# Craftsman Tablesaw with Router wing



## rjhanby (May 4, 2007)

My Craftsman table saw has a cast iron router table extension wing on it. It's machined to mount some router (I assume a Craftsman) that Sears carried in the past. All the current Sear's routers that I've seen in their store, have the same base mounting screw layout as my Hitachi (and I think the Porter Cable) routers. I ran down a Craftsman adapter plate to work with this wing and I can attach my router and all works fine. At least it did until recently. The adapter plate cost me a little bit height and trying to use a lock miter bit that lost height is coming back to bite me.

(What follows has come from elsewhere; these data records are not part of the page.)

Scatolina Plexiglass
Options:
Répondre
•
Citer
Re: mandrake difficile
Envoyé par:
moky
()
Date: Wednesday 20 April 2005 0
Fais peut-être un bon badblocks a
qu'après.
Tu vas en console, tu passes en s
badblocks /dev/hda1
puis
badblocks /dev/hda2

Anyone have any idea what router they may have machined that table to mount? I'm sure that Sears didn't manufacture that router, so I'm wondering if Ryobi, B&D, or whoever still has a router with that mounting screw layout.

Another track, do you think an inexpensive router's bottom area where the base is attached would be up to me drilling and taping holes to match this table? The table is cast iron and has the mounting holes already drilled and countersunk, I'm not brave enough to tackle drilling it <g>

Thanks!


----------



## vikingcraftsman (Mar 31, 2006)

I have that old router in my table and I bought it used from Sears years ago. I have to use wood clamps on it to keep the bit from slipping down. It is a 2 hourse power router but only uses 1/4 inch bits. So I build an extention table right next to the wing for my big Bousch router. I like the sears router because I can use the table saws sliding arm and open up the wood extentions to the right size for the bit. With my big router I have made a cut out for the largest bit. I have an Inkara plastic fence.


----------